Instructions to follow: For the entries below, copy exactly the line that contains "télécharger" through the line that contains "montrent que l'utilisation de", both ends included, and exclude all pictures.
Start of Recorded information
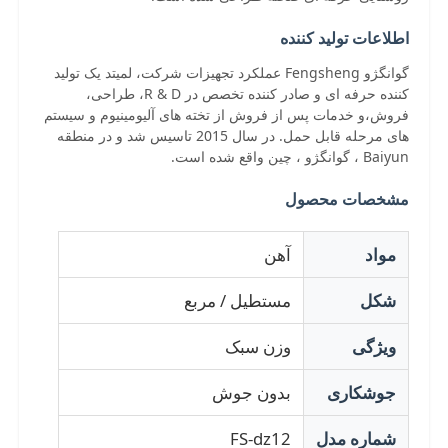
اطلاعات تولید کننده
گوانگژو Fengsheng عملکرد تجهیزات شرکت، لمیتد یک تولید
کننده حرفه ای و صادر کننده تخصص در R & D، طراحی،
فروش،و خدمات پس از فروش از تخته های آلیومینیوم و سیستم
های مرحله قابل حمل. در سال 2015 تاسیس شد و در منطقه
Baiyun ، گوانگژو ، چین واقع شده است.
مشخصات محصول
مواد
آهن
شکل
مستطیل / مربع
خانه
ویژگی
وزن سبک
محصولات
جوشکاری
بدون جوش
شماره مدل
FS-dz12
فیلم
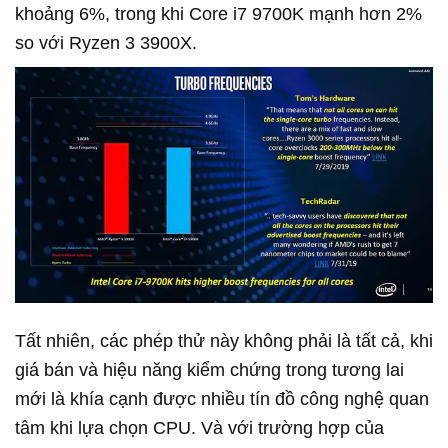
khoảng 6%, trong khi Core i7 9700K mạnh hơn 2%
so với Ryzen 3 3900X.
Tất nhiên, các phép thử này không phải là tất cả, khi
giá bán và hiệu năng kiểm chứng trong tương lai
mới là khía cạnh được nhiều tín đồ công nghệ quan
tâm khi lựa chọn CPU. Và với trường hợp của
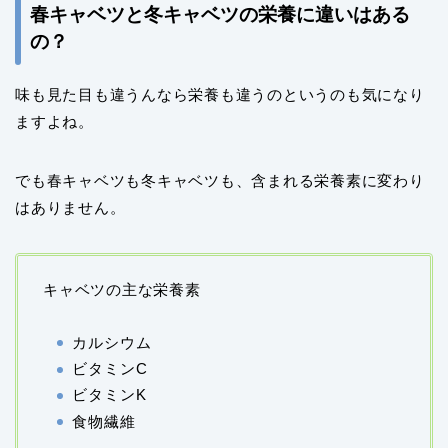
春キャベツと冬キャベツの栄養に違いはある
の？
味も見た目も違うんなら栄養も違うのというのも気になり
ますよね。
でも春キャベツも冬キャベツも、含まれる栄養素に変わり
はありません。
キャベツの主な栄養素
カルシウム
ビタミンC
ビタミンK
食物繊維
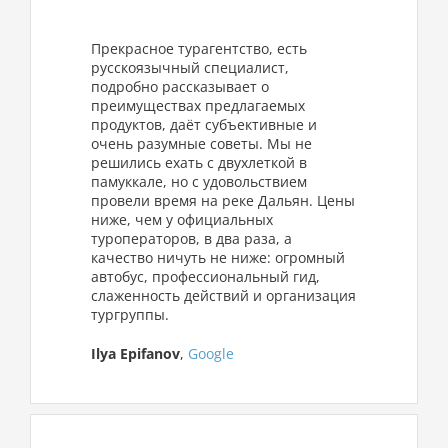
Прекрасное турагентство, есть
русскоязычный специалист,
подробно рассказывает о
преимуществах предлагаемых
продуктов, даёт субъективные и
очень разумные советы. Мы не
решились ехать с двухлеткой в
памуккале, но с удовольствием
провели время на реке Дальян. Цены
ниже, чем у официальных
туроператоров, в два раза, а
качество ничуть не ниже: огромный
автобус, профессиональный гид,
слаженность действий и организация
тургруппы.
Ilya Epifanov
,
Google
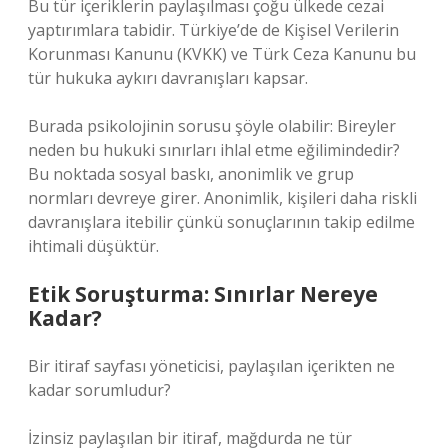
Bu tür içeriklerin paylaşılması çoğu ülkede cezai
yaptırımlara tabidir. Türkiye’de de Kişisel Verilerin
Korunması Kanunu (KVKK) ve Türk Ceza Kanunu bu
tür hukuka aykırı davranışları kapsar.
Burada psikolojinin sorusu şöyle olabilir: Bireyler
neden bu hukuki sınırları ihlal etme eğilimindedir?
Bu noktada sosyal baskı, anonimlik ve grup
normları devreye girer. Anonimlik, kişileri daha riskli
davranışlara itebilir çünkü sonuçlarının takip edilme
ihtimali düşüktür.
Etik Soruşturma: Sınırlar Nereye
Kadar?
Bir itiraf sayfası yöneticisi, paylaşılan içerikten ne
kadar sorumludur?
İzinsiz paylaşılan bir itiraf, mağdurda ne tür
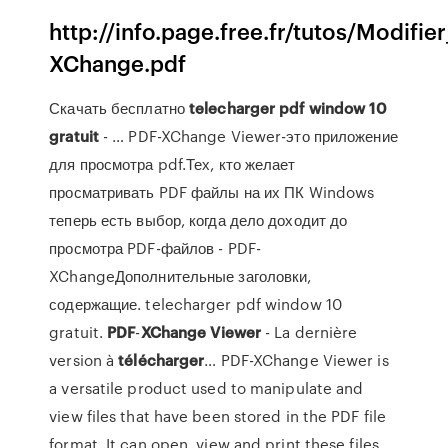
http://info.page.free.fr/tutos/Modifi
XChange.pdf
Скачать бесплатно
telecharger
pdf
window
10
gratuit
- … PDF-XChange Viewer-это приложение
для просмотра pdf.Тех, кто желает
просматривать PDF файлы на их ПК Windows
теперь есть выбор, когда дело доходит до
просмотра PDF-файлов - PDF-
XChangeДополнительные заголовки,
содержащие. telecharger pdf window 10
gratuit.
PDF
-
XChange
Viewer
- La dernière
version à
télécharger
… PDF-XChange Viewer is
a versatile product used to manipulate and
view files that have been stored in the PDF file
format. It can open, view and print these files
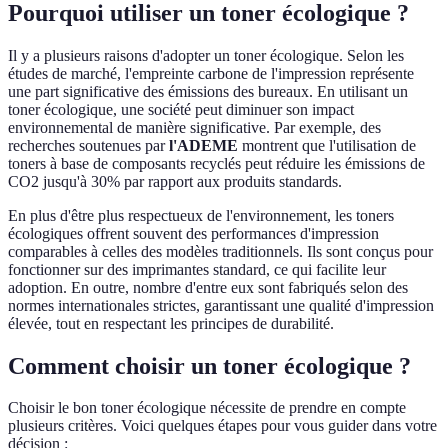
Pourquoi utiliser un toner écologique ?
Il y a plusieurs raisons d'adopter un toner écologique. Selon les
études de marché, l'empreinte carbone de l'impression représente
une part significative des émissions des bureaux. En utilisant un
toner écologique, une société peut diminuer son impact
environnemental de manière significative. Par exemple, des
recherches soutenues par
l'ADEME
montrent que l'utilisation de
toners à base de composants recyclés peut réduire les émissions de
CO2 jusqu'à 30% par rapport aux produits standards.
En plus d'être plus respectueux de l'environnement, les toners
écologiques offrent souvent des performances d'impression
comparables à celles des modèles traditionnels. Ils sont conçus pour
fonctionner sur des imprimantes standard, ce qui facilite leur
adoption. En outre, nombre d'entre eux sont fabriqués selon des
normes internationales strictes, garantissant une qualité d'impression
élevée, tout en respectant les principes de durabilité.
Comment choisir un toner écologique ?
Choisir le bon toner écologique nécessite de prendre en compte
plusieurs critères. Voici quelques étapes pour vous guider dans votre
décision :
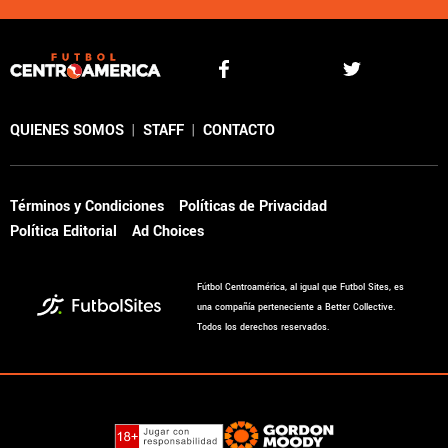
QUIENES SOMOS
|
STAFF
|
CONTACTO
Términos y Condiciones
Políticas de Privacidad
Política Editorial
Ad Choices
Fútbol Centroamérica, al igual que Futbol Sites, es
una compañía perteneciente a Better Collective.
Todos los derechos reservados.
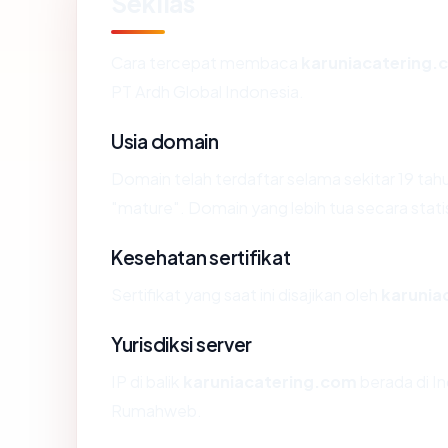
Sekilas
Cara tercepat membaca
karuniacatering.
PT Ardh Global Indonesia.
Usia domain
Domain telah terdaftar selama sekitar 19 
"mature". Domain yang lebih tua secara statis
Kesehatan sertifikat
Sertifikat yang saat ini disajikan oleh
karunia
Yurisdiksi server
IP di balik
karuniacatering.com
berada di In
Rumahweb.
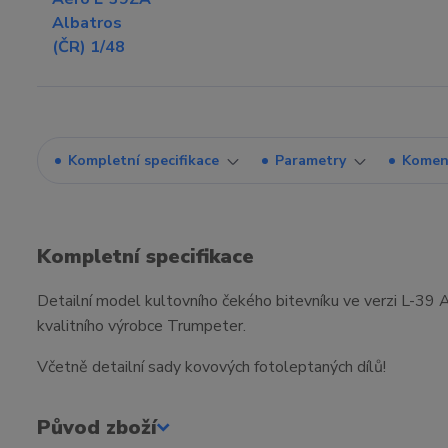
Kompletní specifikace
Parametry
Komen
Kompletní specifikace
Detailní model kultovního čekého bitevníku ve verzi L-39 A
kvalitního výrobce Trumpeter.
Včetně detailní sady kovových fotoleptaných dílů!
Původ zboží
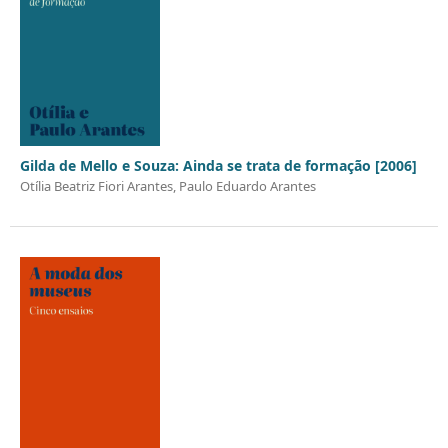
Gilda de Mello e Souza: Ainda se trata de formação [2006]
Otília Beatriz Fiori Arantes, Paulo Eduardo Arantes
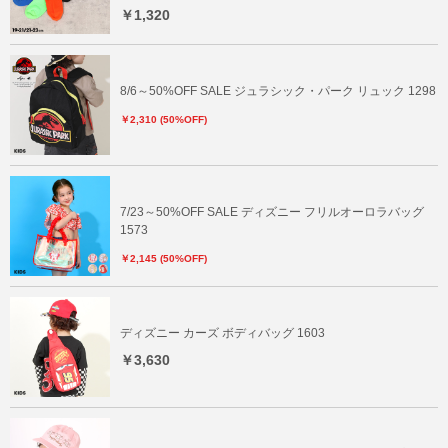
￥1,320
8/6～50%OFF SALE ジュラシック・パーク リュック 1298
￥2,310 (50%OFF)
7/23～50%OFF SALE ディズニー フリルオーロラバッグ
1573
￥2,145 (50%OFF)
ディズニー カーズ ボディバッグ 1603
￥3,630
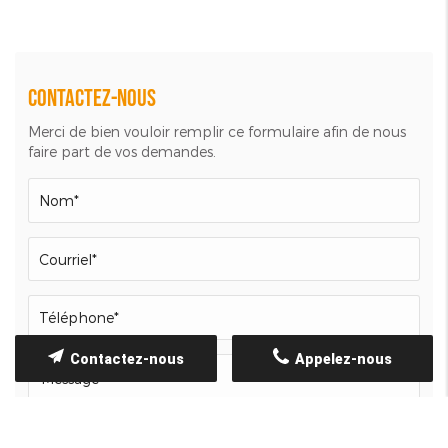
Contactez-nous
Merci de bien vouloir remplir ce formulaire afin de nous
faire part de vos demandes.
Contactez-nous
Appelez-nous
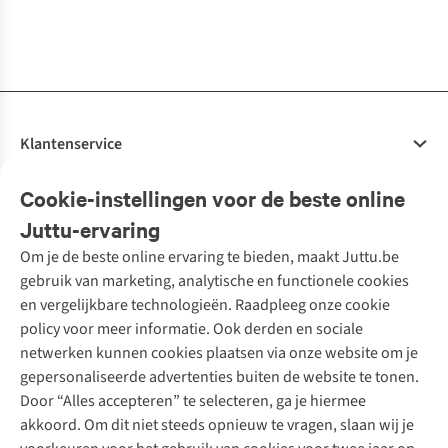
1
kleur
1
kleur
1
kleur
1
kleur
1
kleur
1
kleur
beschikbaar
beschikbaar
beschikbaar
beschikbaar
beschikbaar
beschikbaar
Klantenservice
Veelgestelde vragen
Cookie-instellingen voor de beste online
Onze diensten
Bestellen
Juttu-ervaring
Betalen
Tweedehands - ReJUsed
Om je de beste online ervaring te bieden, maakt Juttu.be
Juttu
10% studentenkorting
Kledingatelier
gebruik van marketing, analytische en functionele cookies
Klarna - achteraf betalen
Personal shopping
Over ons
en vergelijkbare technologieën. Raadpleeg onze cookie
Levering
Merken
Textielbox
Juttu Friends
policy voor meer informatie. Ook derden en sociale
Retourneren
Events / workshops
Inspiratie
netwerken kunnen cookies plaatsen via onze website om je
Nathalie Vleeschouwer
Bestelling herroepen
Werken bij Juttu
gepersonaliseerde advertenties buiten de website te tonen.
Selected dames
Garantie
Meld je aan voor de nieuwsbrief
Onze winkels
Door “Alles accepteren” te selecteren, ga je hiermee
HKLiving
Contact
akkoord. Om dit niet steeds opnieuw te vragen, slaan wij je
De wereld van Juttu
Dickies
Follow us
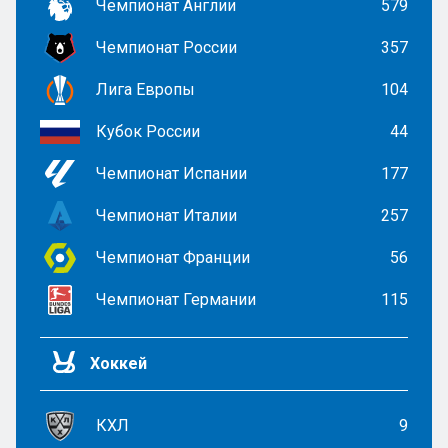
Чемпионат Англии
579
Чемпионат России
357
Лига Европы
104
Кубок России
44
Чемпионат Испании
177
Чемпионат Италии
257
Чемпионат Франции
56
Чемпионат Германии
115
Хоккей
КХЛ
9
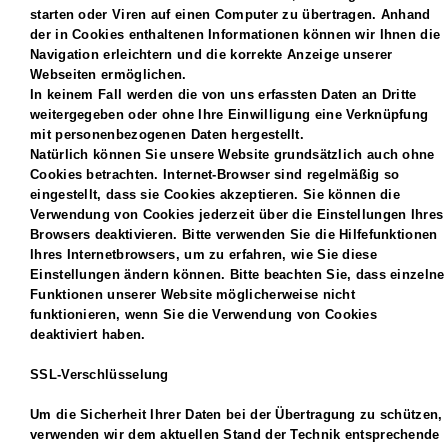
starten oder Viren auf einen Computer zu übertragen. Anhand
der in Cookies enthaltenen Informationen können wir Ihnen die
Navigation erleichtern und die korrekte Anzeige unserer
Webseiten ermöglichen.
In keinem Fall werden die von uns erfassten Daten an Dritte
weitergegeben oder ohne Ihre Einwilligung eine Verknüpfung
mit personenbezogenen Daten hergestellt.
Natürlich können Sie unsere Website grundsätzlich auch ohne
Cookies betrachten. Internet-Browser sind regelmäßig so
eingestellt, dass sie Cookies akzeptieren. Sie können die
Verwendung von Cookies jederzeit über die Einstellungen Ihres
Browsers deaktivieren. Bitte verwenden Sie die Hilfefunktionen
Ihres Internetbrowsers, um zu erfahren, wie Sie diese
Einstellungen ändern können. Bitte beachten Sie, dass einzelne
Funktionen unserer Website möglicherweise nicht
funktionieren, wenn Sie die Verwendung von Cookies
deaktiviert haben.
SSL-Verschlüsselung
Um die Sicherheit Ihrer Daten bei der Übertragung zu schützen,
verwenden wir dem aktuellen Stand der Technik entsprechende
End of Recorded information
Task result:
télécharger
… PDF-XChange Viewer is
a versatile product used to manipulate and
view files that have been stored in the PDF file
format. It can open, view and print these files
Pourquoi utiliser un toner écologique ?
Il y a plusieurs raisons d'adopter un toner écologique. Selon les
études de marché, l'empreinte carbone de l'impression représente
une part significative des émissions des bureaux. En utilisant un
toner écologique, une société peut diminuer son impact
environnemental de manière significative. Par exemple, des
recherches soutenues par
l'ADEME
montrent que l'utilisation de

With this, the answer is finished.